Si la demande de champignons du pin ne faiblit jamais à l’automne, la tendance actuelle à la baisse de la production empêche malheureusement d’y répondre, puisque cette dernière est passée de son niveau annuel de 1 300 tonnes enregistré jusqu’en 1985, à celui d’à peine 219 tonnes en moyenne actuellement. Ce déclin s’explique par quatre facteurs qui sont le déboisement, les changements climatiques, l’amoncellement des feuilles mortes et les effets du flétrissement des pins. En 2009, une étude de l’Université d’Oregon a révélé qu’un ratissage superficiel effectué pour retourner la terre après la récolte n’avait pas d’incidences sur les rendements de l’année suivante. En revanche, elle ajoutait qu’en s’abstenant de la retourner ou en la ratissant trop profondément, les exploitants risquaient de faire chuter la production de 90 %. L’enseignement à tirer de ce qui précède est qu’il faut traiter la nature avec respect et apprendre à coexister avec elle en recherchant un certain équilibre.

L’automne venu, une marmite de riz aux champignons du pin fournit un excellent plat de saison dont la réussite exige d’ajouter cette garniture juste avant l’arrivée à ébullition de l’eau de cuisson à la vapeur.
© gettyimageskorea

L’ajout de champignons du pin à une soupe de moules, de flocons de bonite ou de varech viendra délicieusement agrémenter ces plats, outre qu’ils peuvent entrer dans la composition de ragoûts.
© TongRo Images

De nouveaux emplois des champignons sauvages

Les champignons possédant une forte teneur en acides glutamique et guanylique, les cuisiniers les moins expérimentés savent en tirer toutes les saveurs subtiles et généreuses en confectionnant des ragoûts et sautés, voire des grillades, aux côtés de viande, comme dans le cas du champignon du pin, que l’on peut aussi tremper dans une pâte aux œufs et poêler pour obtenir des jeon, ou encore faire cuire sous forme de brochettes appelées sanjeok .

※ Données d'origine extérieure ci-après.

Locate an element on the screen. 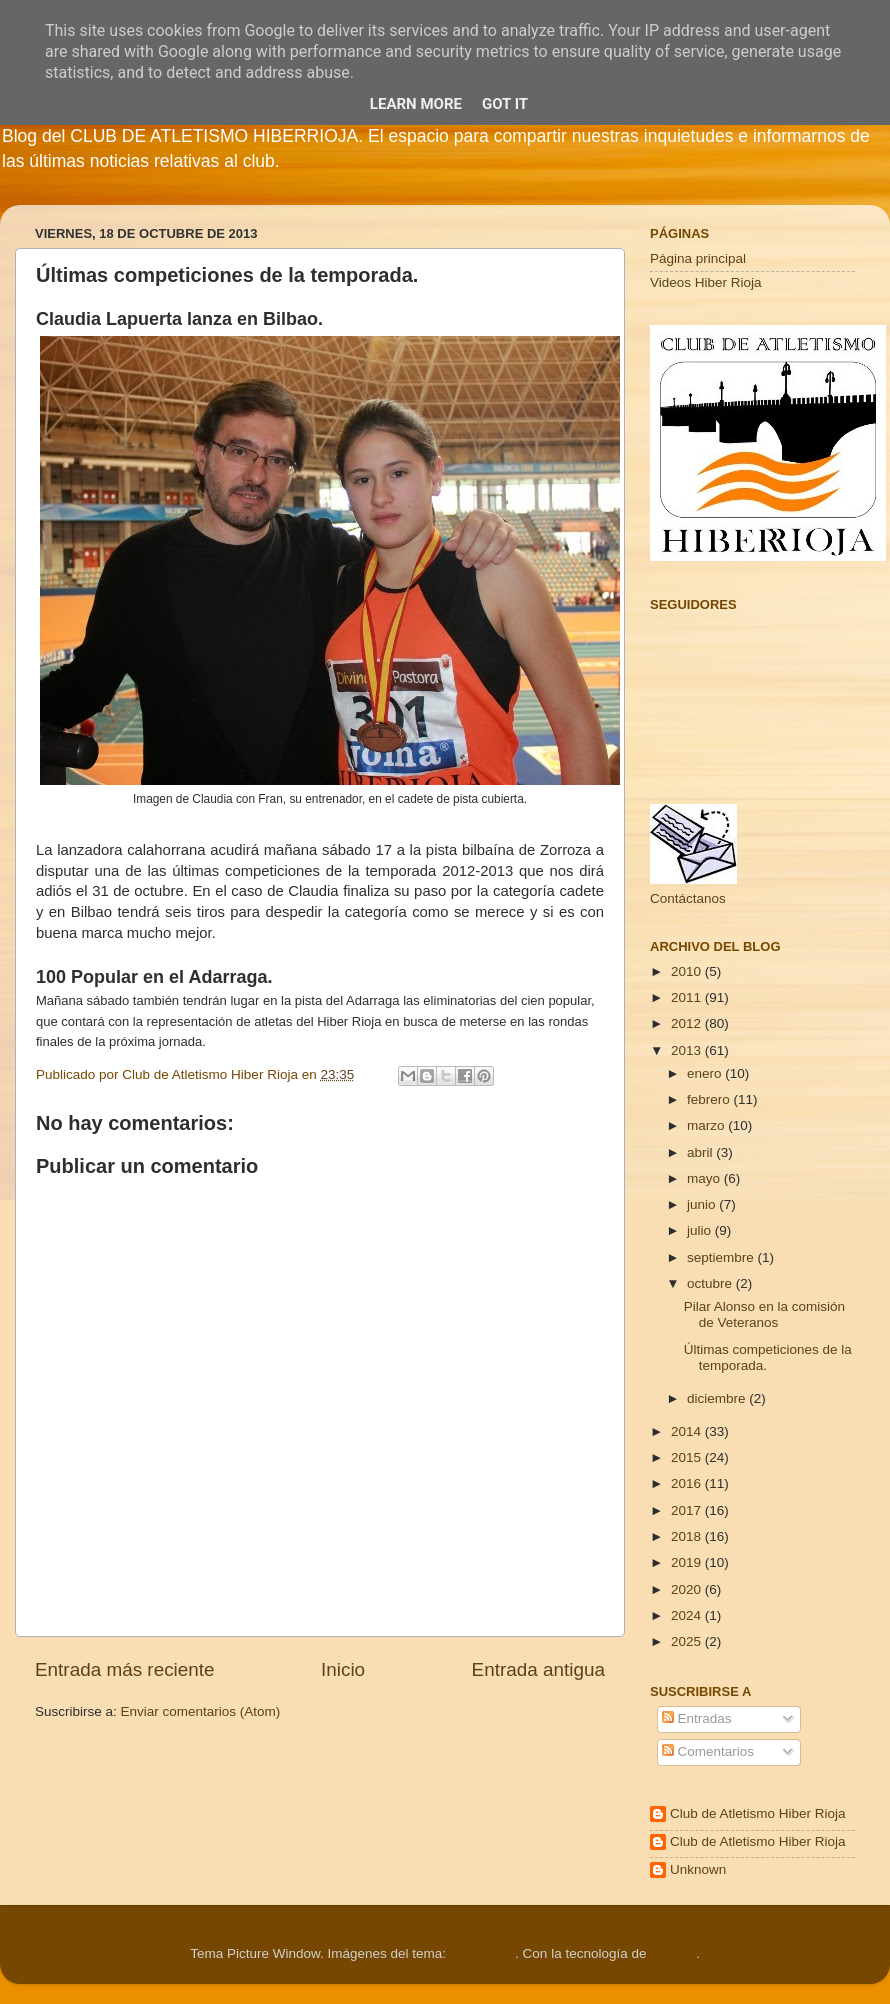  2025 is located at coordinates (688, 1641).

La Corée compte pas moins de quatre cents espèces différentes de champignons comestibles, auxquelles pourraient s’ajouter plusieurs champignons sauvages indigènes actuellement en cours d’évaluation. Comme en France, on apprécie également girolles et morilles en Corée, ces dernières, appelées gombo boseot, « boseot d’œuf ». au printemps près de Sinan, une ville de la province du Jeolla du Sud, comme le signalait le Chosun Ilbo dans l’un de ses articles du 18 octobre 2018. Sur les marchés traditionnels, on trouve aussi des chanterelles sous différents noms qui vont de « champignon de fleur de rossignol » à « champignon de fleur de concombre », en passant par « boseot d’œuf ». De telles espèces n’en sont pas moins méconnues et d’un emploi culinaire limité à agrémenter quelques ragoûts, alors il reste à espérer que les Coréens apprendront à mieux connaître les différents champignons comestibles pour se délecter de leurs saveurs et parfums, ce qui suscitera un intérêt croissant pour les variétés sauvages coréennes et donnera lieu à la création de nouvelles recettes.